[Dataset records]
◇ ◇ ◇ ◇
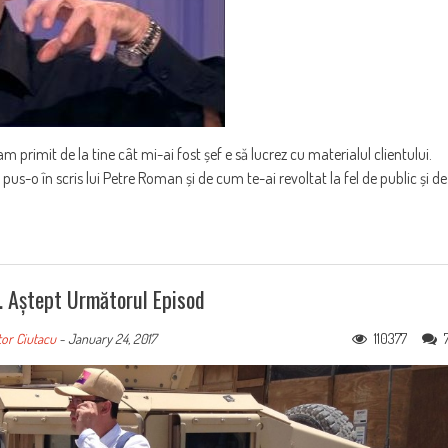
 primit de la tine cât mi-ai fost șef e să lucrez cu materialul clientului.
s-o în scris lui Petre Roman și de cum te-ai revoltat la fel de public și de
 Aștept Următorul Episod
110377
tor Ciutacu
-
January 24, 2017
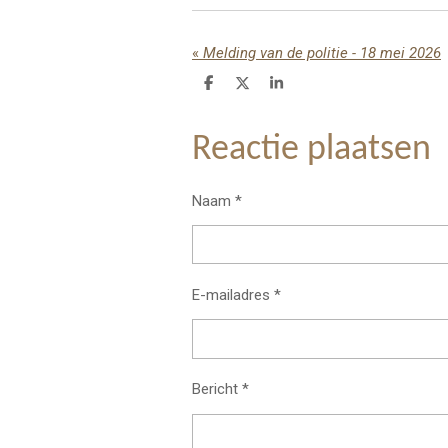
«
Melding van de politie - 18 mei 2026
D
D
S
e
e
h
l
e
a
e
l
r
Reactie plaatsen
n
e
Naam *
E-mailadres *
Bericht *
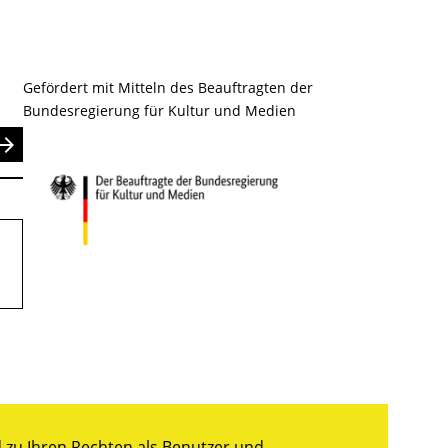
Gefördert mit Mitteln des Beauftragten der
Bundesregierung für Kultur und Medien
nden
zu Ihren Rechten als Benutzer und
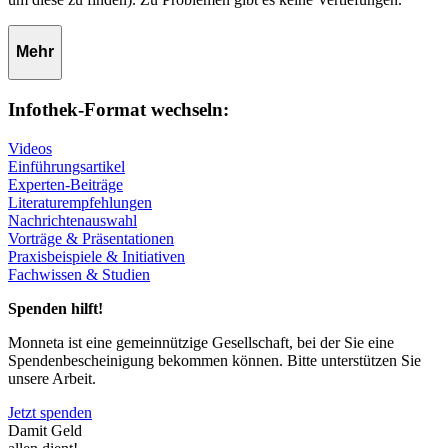
Mehr
Infothek-Format wechseln:
Videos
Einführungsartikel
Experten-Beiträge
Literaturempfehlungen
Nachrichtenauswahl
Vorträge & Präsentationen
Praxisbeispiele & Initiativen
Fachwissen & Studien
Spenden hilft!
Monneta ist eine gemeinnützige Gesellschaft, bei der Sie eine
Spendenbescheinigung bekommen können. Bitte unterstützen Sie
unsere Arbeit.
Jetzt spenden
Damit Geld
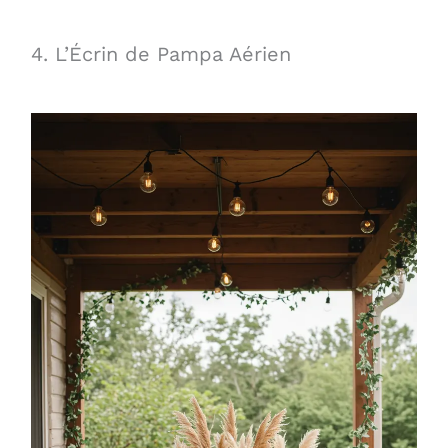
4. L’Écrin de Pampa Aérien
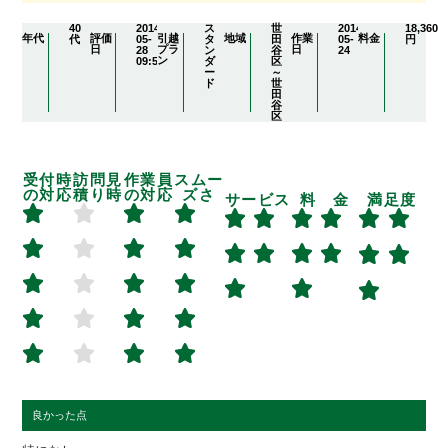
40
2014-
ス
世
2014-
18,360
年代
評価
引越
地域
作業
料金
代
05-
タ
田
05-
円
日
プラ
日
28
ン
谷
24
ン
09:54:55
ダ
区
ー
～
ド
世
田
谷
区
受付時
訪問見
作業員
スムー
の対応
積り時
の対応
ズさ
サービス
料 金
満足度
良かった点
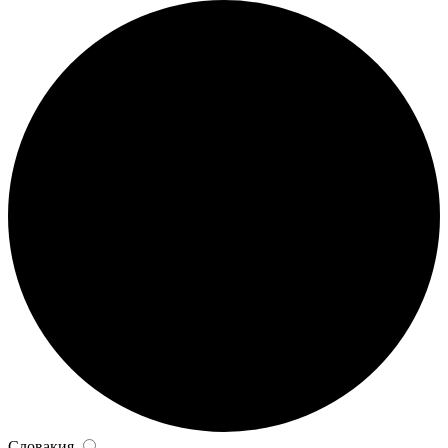
Словакия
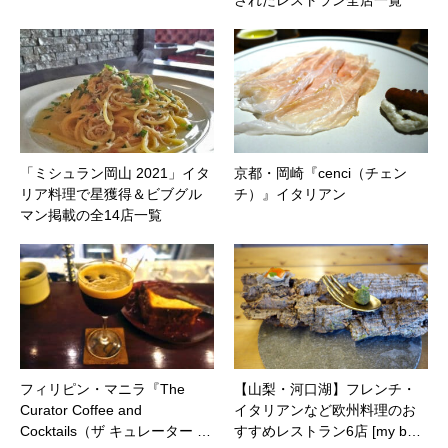
「ミシュラン岡山 2021」イタ
京都・岡崎『cenci（チェン
リア料理で星獲得＆ビブグル
チ）』イタリアン
マン掲載の全14店一覧
フィリピン・マニラ『The
【山梨・河口湖】フレンチ・
Curator Coffee and
イタリアンなど欧州料理のお
Cocktails（ザ キュレーター …
すすめレストラン6店 [my b…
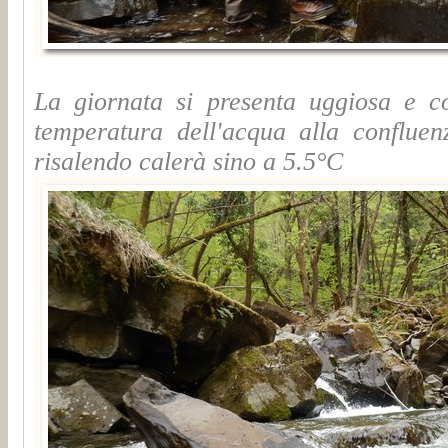
La giornata si presenta uggiosa e co
temperatura dell'acqua alla confluen
risalendo calerà sino a 5.5°C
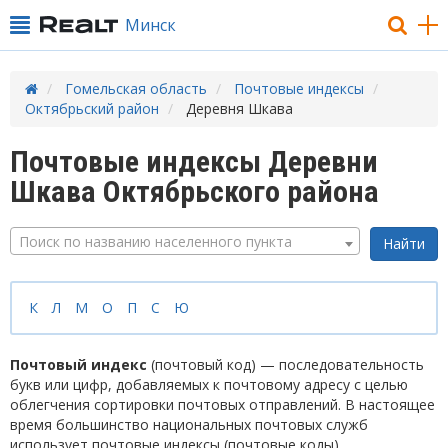
Минск
Гомельская область
Почтовые индексы
Октябрьский район
Деревня Шкава
Почтовые индексы Деревни
Шкава Октябрьского района
Поиск по названию населенного пункта
К
Л
М
О
П
С
Ю
Почтовый индекс
(почтовый код) — последовательность
букв или цифр, добавляемых к почтовому адресу с целью
облегчения сортировки почтовых отправлений. В настоящее
время большинство национальных почтовых служб
использует почтовые индексы (почтовые коды).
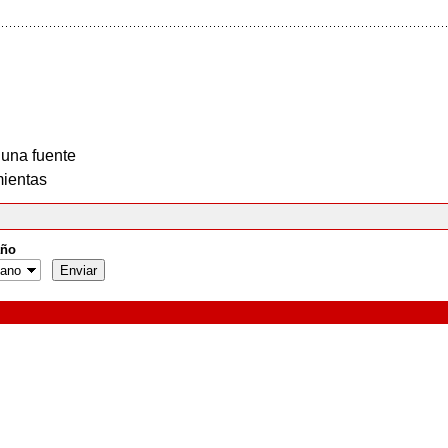
 una fuente
ientas
ño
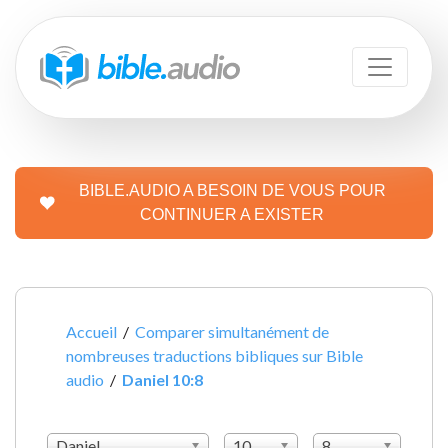
BIBLE.AUDIO A BESOIN DE VOUS POUR
CONTINUER A EXISTER
Accueil
/
Comparer simultanément de
nombreuses traductions bibliques sur Bible
audio
/
Daniel 10:8
Daniel
10
8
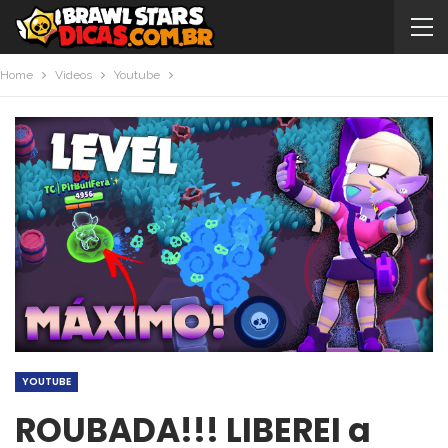
Home
Videos
Youtube
YOUTUBE
ROUBADA!!! LIBEREI a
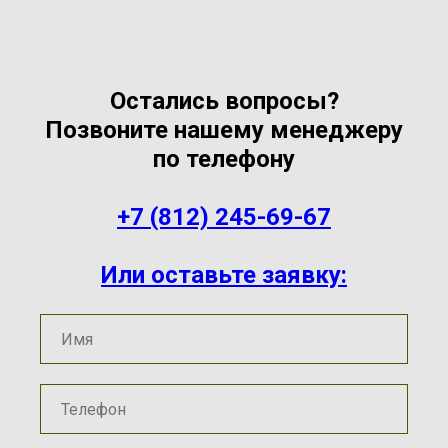
Остались вопросы?
Позвоните нашему менеджеру
по телефону
+7 (812) 245-69-67
Или оставьте заявку:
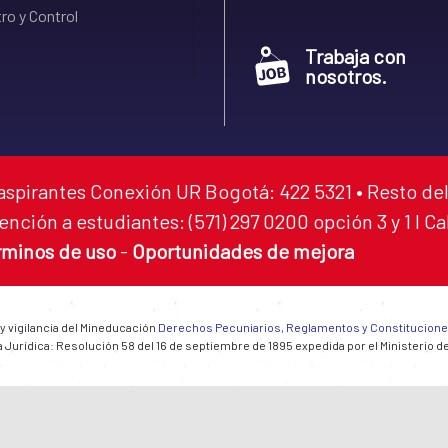
ro y Control
Trabaja con
nosotros.
aspirantes Conexión UR Bogotá: 422 5321 • Resto del
ención a estudiantes: (571) 297 0200 opción 3 y 1 I C
rminos de uso
-
Oportunidades de mejora
 y vigilancia del Mineducación
Derechos Pecuniarios, Reglamentos y Constitucion
 Jurídica: Resolución 58 del 16 de septiembre de 1895 expedida por el Ministerio d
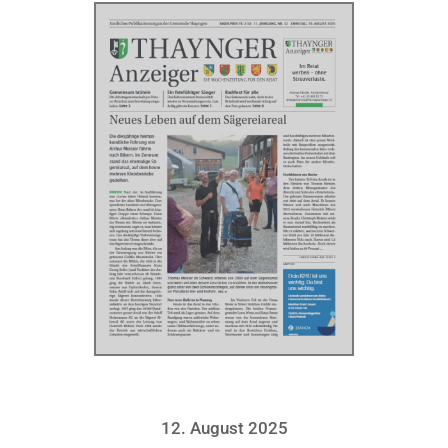
12. August 2025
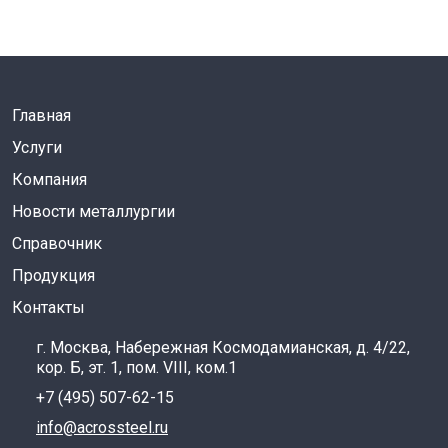
Главная
Услуги
Компания
Новости металлургии
Справочник
Продукция
Контакты
г. Москва, Набережная Космодамианская, д. 4/22,
кор. Б, эт. 1, пом. VIII, ком.1
+7 (495) 507-62-15
info@acrossteel.ru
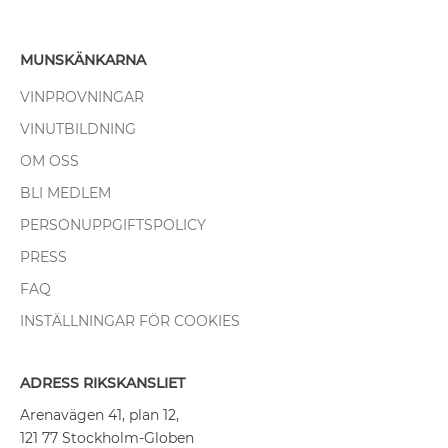
MUNSKÄNKARNA
VINPROVNINGAR
VINUTBILDNING
OM OSS
BLI MEDLEM
PERSONUPPGIFTSPOLICY
PRESS
FAQ
INSTÄLLNINGAR FÖR COOKIES
ADRESS RIKSKANSLIET
Arenavägen 41, plan 12,
121 77 Stockholm-Globen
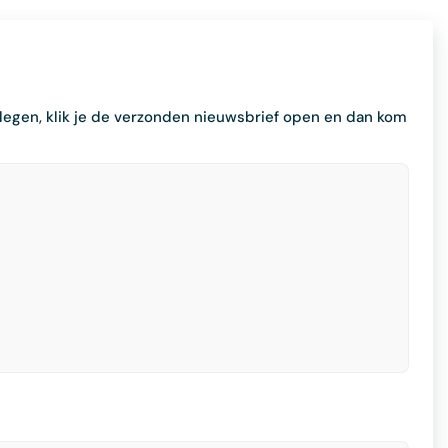
legen, klik je de verzonden nieuwsbrief open en dan kom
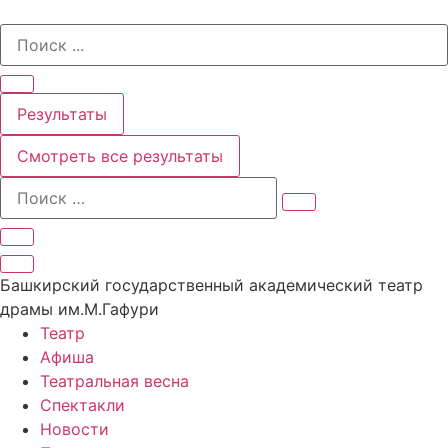
Перейти
Search
к
...
содержимому
Результаты
Смотреть все результаты
Башкирский государственный академический театр
драмы им.М.Гафури
Театр
Афиша
Театральная весна
Спектакли
Новости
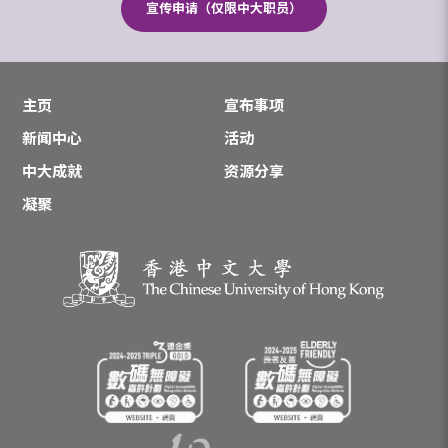
宣传申请（仅限中大职员）
主页
宣布事项
新闻中心
活动
中大成就
资源分享
凝聚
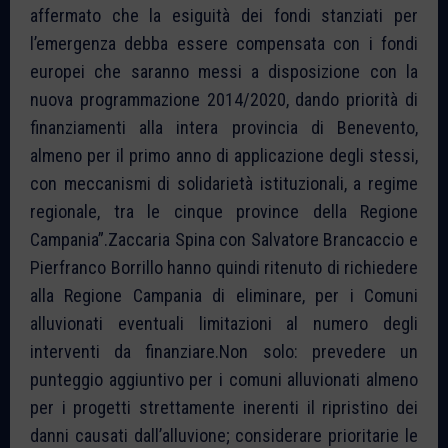
affermato che la esiguità dei fondi stanziati per
l’emergenza debba essere compensata con i fondi
europei che saranno messi a disposizione con la
nuova programmazione 2014/2020, dando priorità di
finanziamenti alla intera provincia di Benevento,
almeno per il primo anno di applicazione degli stessi,
con meccanismi di solidarietà istituzionali, a regime
regionale, tra le cinque province della Regione
Campania”.Zaccaria Spina con Salvatore Brancaccio e
Pierfranco Borrillo hanno quindi ritenuto di richiedere
alla Regione Campania di eliminare, per i Comuni
alluvionati eventuali limitazioni al numero degli
interventi da finanziare.Non solo: prevedere un
punteggio aggiuntivo per i comuni alluvionati almeno
per i progetti strettamente inerenti il ripristino dei
danni causati dall’alluvione; considerare prioritarie le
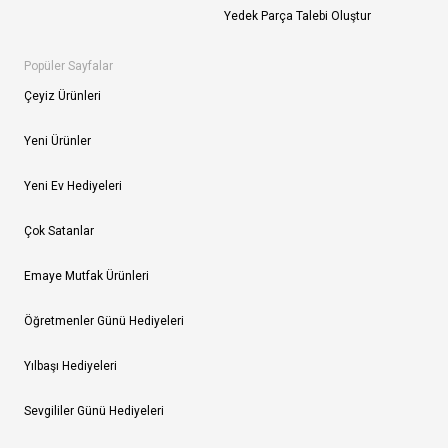
Yedek Parça Talebi Oluştur
Popüler Sayfalar
Çeyiz Ürünleri
Yeni Ürünler
Yeni Ev Hediyeleri
Çok Satanlar
Emaye Mutfak Ürünleri
Öğretmenler Günü Hediyeleri
Yılbaşı Hediyeleri
Sevgililer Günü Hediyeleri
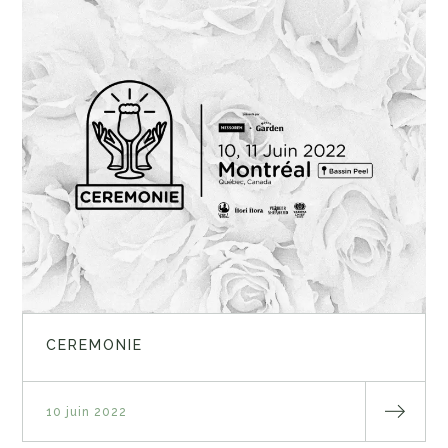
CEREMONIE
10 juin 2022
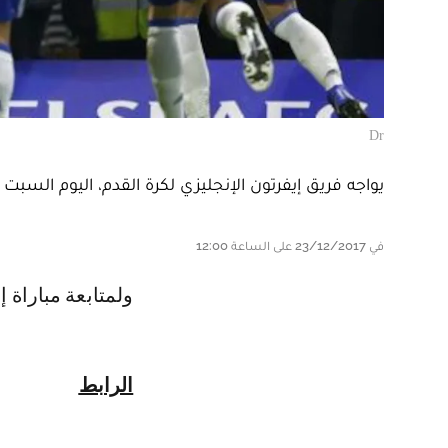
Dr
يواجه فريق إيفرتون الإنجليزي لكرة القدم، اليوم السبت نادي تشيلسي، برسم
في 23/12/2017 على الساعة 12:00
ولمتابعة مباراة
الرابط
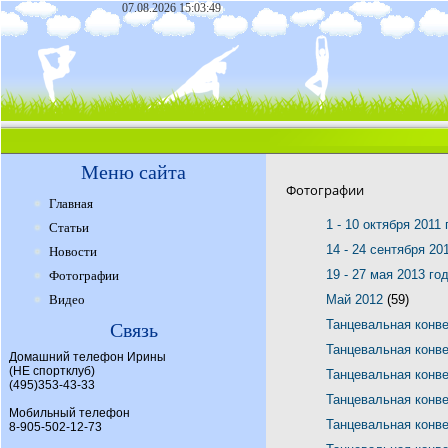
07.08.2026 15:03:49
Меню сайта
Фотографии
Главная
1 - 10 октября 2011
Статьи
14 - 24 сентября 20
Новости
19 - 27 мая 2013 го
Фотографии
Видео
Май 2012
(59)
Танцевальная конв
Связь
Танцевальная конв
Домашний телефон Ирины
(НЕ спортклуб)
Танцевальная конв
(495)353-43-33
Танцевальная конв
Мобильный телефон
Танцевальная конв
8-905-502-12-73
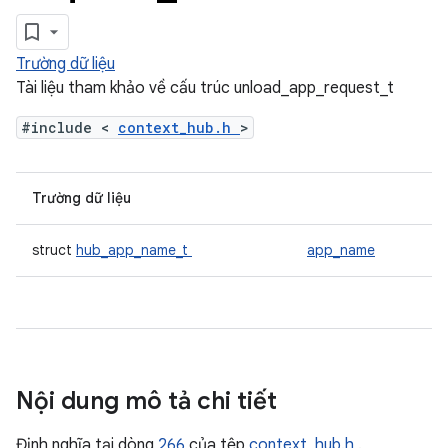
Trường dữ liệu
Tài liệu tham khảo về cấu trúc unload_app_request_t
#include <
context_hub.h
>
Trường dữ liệu
struct
hub_app_name_t
app_name
Nội dung mô tả chi tiết
Định nghĩa tại dòng
266
của tệp
context_hub.h
.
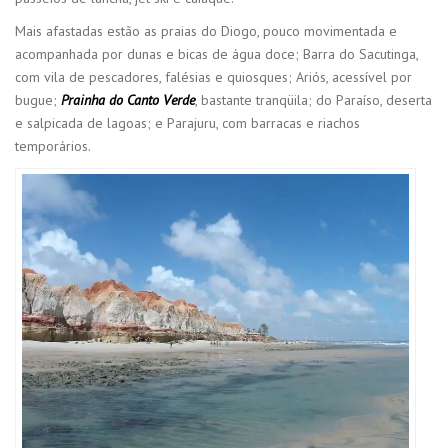
Mais afastadas estão as praias do Diogo, pouco movimentada e
acompanhada por dunas e bicas de água doce; Barra do Sacutinga,
com vila de pescadores, falésias e quiosques; Ariós, acessível por
bugue;
Prainha do Canto Verde
, bastante tranqüila; do Paraíso, deserta
e salpicada de lagoas; e Parajuru, com barracas e riachos
temporários.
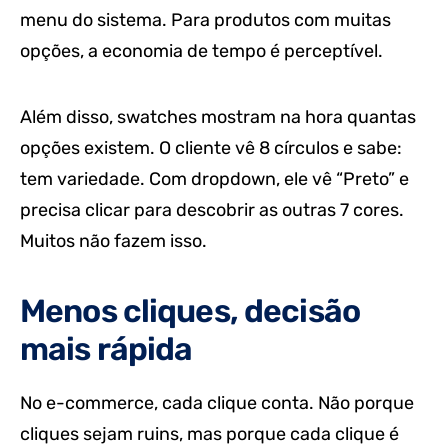
menu do sistema. Para produtos com muitas
opções, a economia de tempo é perceptível.
Além disso, swatches mostram na hora quantas
opções existem. O cliente vê 8 círculos e sabe:
tem variedade. Com dropdown, ele vê “Preto” e
precisa clicar para descobrir as outras 7 cores.
Muitos não fazem isso.
Menos cliques, decisão
mais rápida
No e-commerce, cada clique conta. Não porque
cliques sejam ruins, mas porque cada clique é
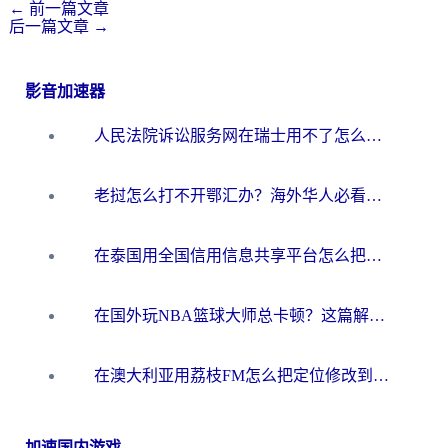
←
前一篇文章
后一篇文章
→
影音加速器
人民法院诉讼服务网在瑞士用不了怎么办？海外华人必备的回国加速指南
老挝怎么打不开鄂汇办？海外华人必看的回国加速全攻略（附欧洲杯小说流畅技巧）
在泰国用全国信用信息共享平台怎么把定位修改到中国国内？海外党解决国内服务访问难题的实用指南
在国外玩NBA篮球大师总卡顿？这篇解决你所有海外看国内内容的烦恼
在澳大利亚用荔枝FM怎么把定位修改到中国国内？海外华人必看的内容访问指南
加速国内游戏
◇ ◇ ◇ ◇
Filter the records above and return every line that holds the word "почтовых".

● **EXPECTED OUTPUT**
облегчения сортировки почтовых отправлений. В настоящее
время большинство национальных почтовых служб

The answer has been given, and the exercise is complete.